(Work instructions) Among the lines of the records, please find those that contain the word "they" and copy them.

(Data to process)

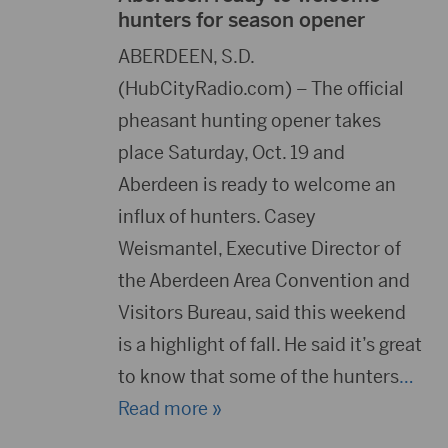
hunters for season opener
ABERDEEN, S.D.
(HubCityRadio.com) – The official
pheasant hunting opener takes
place Saturday, Oct. 19 and
Aberdeen is ready to welcome an
influx of hunters. Casey
Weismantel, Executive Director of
the Aberdeen Area Convention and
Visitors Bureau, said this weekend
is a highlight of fall. He said it’s great
to know that some of the hunters
…
Read more »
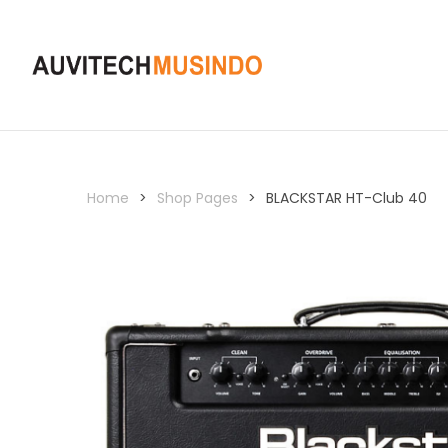
Home
>
Shop Pages
>
BLACKSTAR HT-Club 40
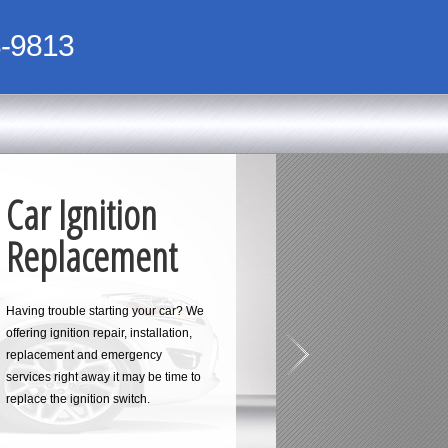
-9813
Car Ignition
Replacement
Having trouble starting your car? We
offering ignition repair, installation,
replacement and emergency
services right away it may be time to
replace the ignition switch.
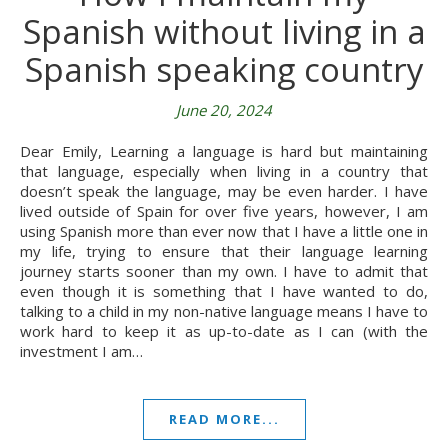
Spanish without living in a
Spanish speaking country
June 20, 2024
Dear Emily, Learning a language is hard but maintaining
that language, especially when living in a country that
doesn’t speak the language, may be even harder. I have
lived outside of Spain for over five years, however, I am
using Spanish more than ever now that I have a little one in
my life, trying to ensure that their language learning
journey starts sooner than my own. I have to admit that
even though it is something that I have wanted to do,
talking to a child in my non-native language means I have to
work hard to keep it as up-to-date as I can (with the
investment I am…
READ MORE...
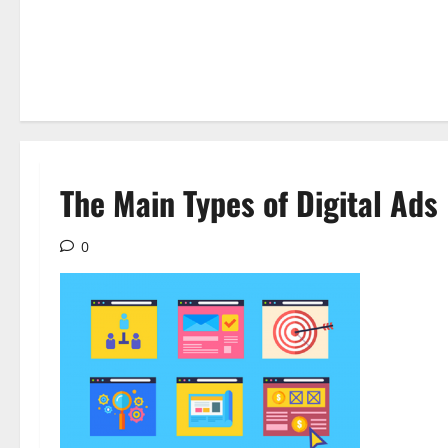
The Main Types of Digital Ads
0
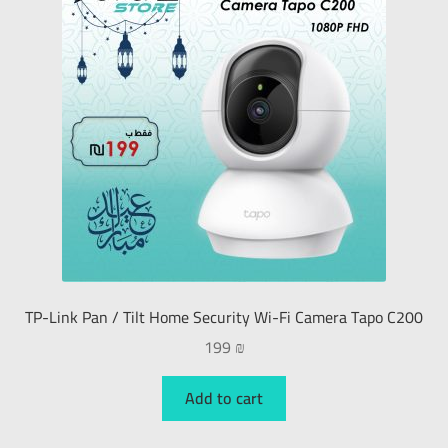
TP-Link Pan / Tilt Home Security Wi-Fi Camera Tapo C200
199
₪
Add to cart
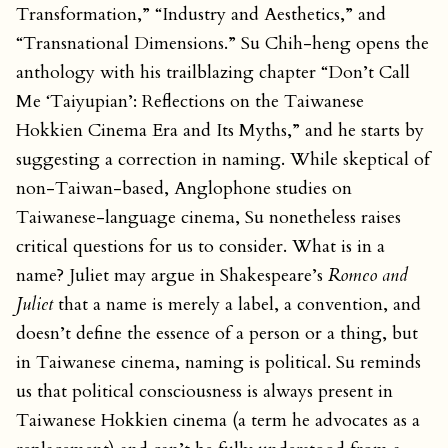
Transformation,” “Industry and Aesthetics,” and
“Transnational Dimensions.” Su Chih-heng opens the
anthology with his trailblazing chapter “Don’t Call
Me ‘Taiyupian’: Reflections on the Taiwanese
Hokkien Cinema Era and Its Myths,” and he starts by
suggesting a correction in naming. While skeptical of
non-Taiwan-based, Anglophone studies on
Taiwanese-language cinema, Su nonetheless raises
critical questions for us to consider. What is in a
name? Juliet may argue in Shakespeare’s
Romeo and
Juliet
that a name is merely a label, a convention, and
doesn’t define the essence of a person or a thing, but
in Taiwanese cinema, naming is political. Su reminds
us that political consciousness is always present in
Taiwanese Hokkien cinema (a term he advocates as a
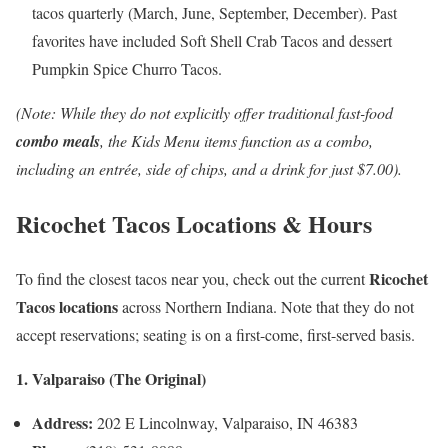
tacos quarterly (March, June, September, December). Past
favorites have included Soft Shell Crab Tacos and dessert
Pumpkin Spice Churro Tacos.
(Note: While they do not explicitly offer traditional fast-food
combo meals
, the Kids Menu items function as a combo,
including an entrée, side of chips, and a drink for just $7.00).
Ricochet Tacos Locations & Hours
Ricochet
To find the closest tacos near you, check out the current
Tacos locations
across Northern Indiana. Note that they do not
accept reservations; seating is on a first-come, first-served basis.
1. Valparaiso (The Original)
Address:
202 E Lincolnway, Valparaiso, IN 46383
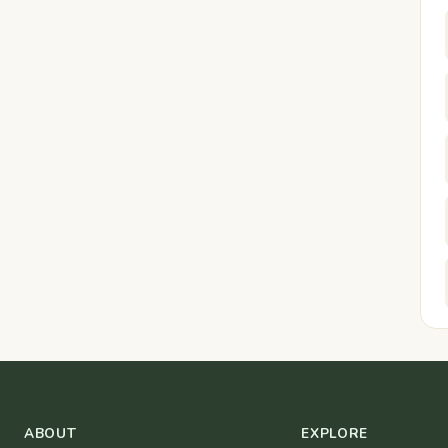
ABOUT
EXPLORE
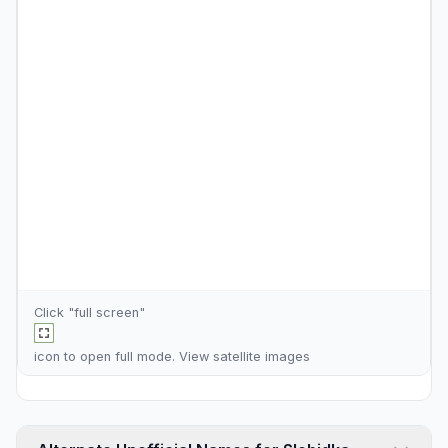
Click "full screen"
icon to open full mode. View
satellite images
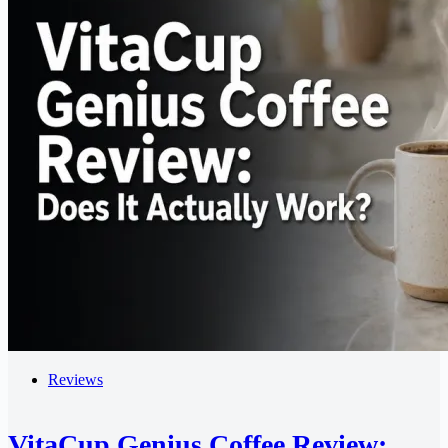
Reviews
VitaCup Genius Coffee Review:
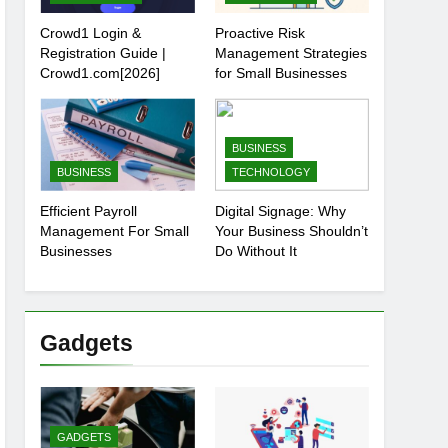
Crowd1 Login &
Proactive Risk
Registration Guide |
Management Strategies
Crowd1.com[2026]
for Small Businesses
BUSINESS
BUSINESS
TECHNOLOGY
Efficient Payroll
Digital Signage: Why
Management For Small
Your Business Shouldn’t
Businesses
Do Without It
Gadgets
GADGETS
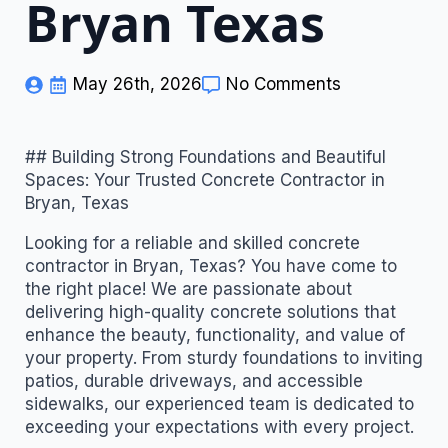
Bryan Texas
May 26th, 2026
No Comments
## Building Strong Foundations and Beautiful
Spaces: Your Trusted Concrete Contractor in
Bryan, Texas
Looking for a reliable and skilled concrete
contractor in Bryan, Texas? You have come to
the right place! We are passionate about
delivering high-quality concrete solutions that
enhance the beauty, functionality, and value of
your property. From sturdy foundations to inviting
patios, durable driveways, and accessible
sidewalks, our experienced team is dedicated to
exceeding your expectations with every project.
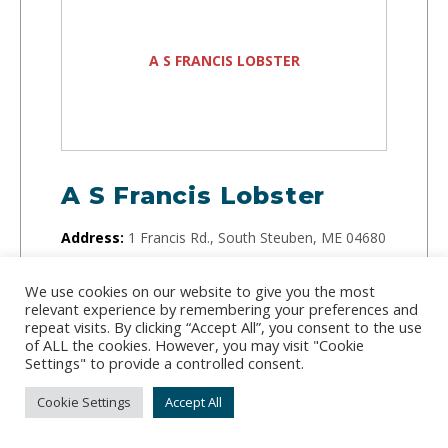
A S FRANCIS LOBSTER
A S Francis Lobster
Address:
1 Francis Rd., South Steuben, ME 04680
Phone:
(207) 460-6267
We use cookies on our website to give you the most
relevant experience by remembering your preferences and
Running since 1960, this small but mighty lobster
repeat visits. By clicking “Accept All”, you consent to the use
company buys lobster directly from fishermen on
of ALL the cookies. However, you may visit "Cookie
Settings" to provide a controlled consent.
the docks and sells them to distributors.
Cookie Settings
Accept All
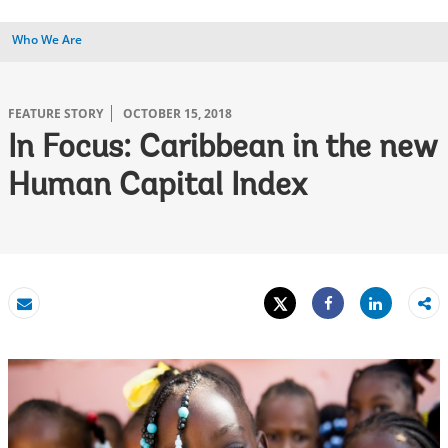
Who We Are
FEATURE STORY
OCTOBER 15, 2018
In Focus: Caribbean in the new
Human Capital Index
Tweet
Share
Email
Share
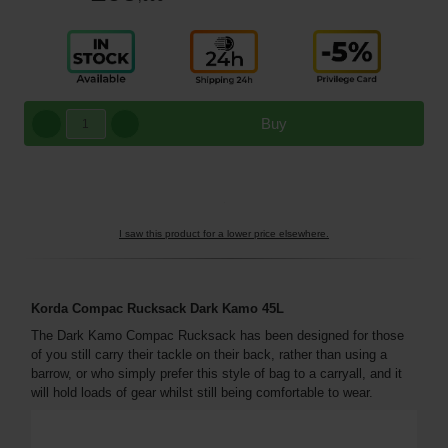
Buy
I saw this product for a lower price elsewhere.
Korda Compac Rucksack Dark Kamo 45L
The Dark Kamo Compac Rucksack has been designed for those
of you still carry their tackle on their back, rather than using a
barrow, or who simply prefer this style of bag to a carryall, and it
will hold loads of gear whilst still being comfortable to wear.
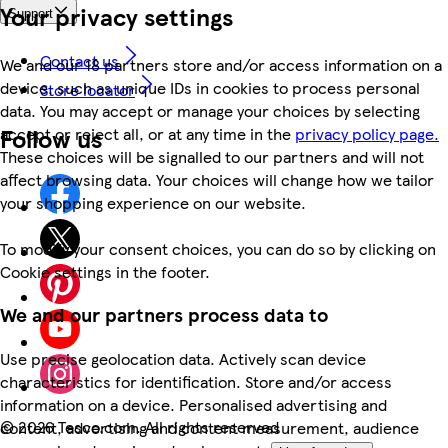
Your privacy settings
Support
Contact us
We and our 18 partners store and/or access information on a
device, such as unique IDs in cookies to process personal
Store locator
data. You may accept or manage your choices by selecting
Follow us
accept or reject all, or at any time in the
privacy policy page.
These choices will be signalled to our partners and will not
affect browsing data. Your choices will change how we tailor
your shopping experience on our website.
To modify your consent choices, you can do so by clicking on
Cookie settings in the footer.
We and our partners process data to
Use precise geolocation data. Actively scan device
characteristics for identification. Store and/or access
information on a device. Personalised advertising and
©
2026 Tesco.com. All rights reserved
content, advertising and content measurement, audience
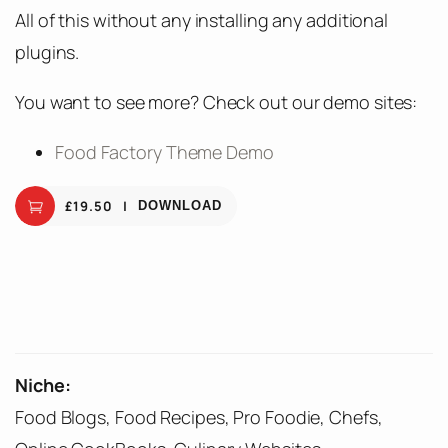
All of this without any installing any additional
plugins.
You want to see more? Check out our demo sites:
Food Factory Theme Demo
£
19.50
DOWNLOAD
Niche:
Food Blogs, Food Recipes, Pro Foodie, Chefs,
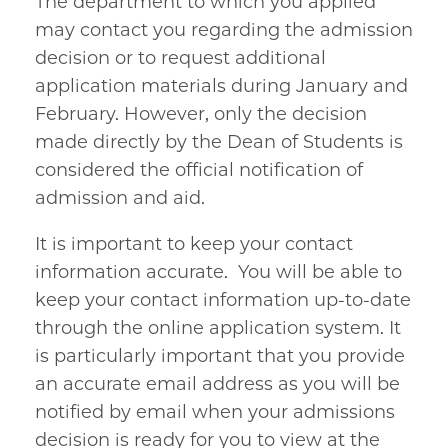
The department to which you applied
may contact you regarding the admission
decision or to request additional
application materials during January and
February. However, only the decision
made directly by the Dean of Students is
considered the official notification of
admission and aid.
It is important to keep your contact
information accurate. You will be able to
keep your contact information up-to-date
through the online application system. It
is particularly important that you provide
an accurate email address as you will be
notified by email when your admissions
decision is ready for you to view at the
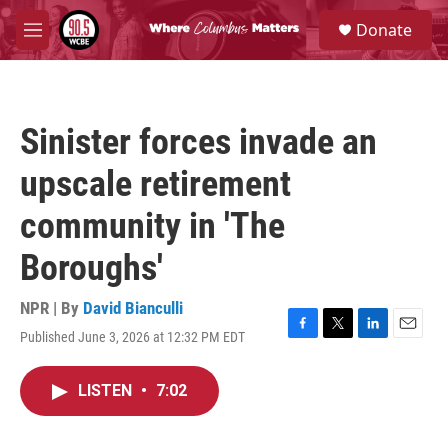
Skip to main content
S
Donate
e
M
a
e
r
n
c
u
h
Sinister forces invade an
u
e
upscale retirement
r
y
community in 'The
Boroughs'
NPR | By
David Bianculli
Published June 3, 2026 at 12:32 PM EDT
F
T
L
E
a
w
i
m
c
i
n
a
LISTEN
•
7:02
e
t
k
i
b
t
e
l
o
e
d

(Problem solution)
(Note: While they do not explicitly offer traditional fast-food
across Northern Indiana. Note that they do not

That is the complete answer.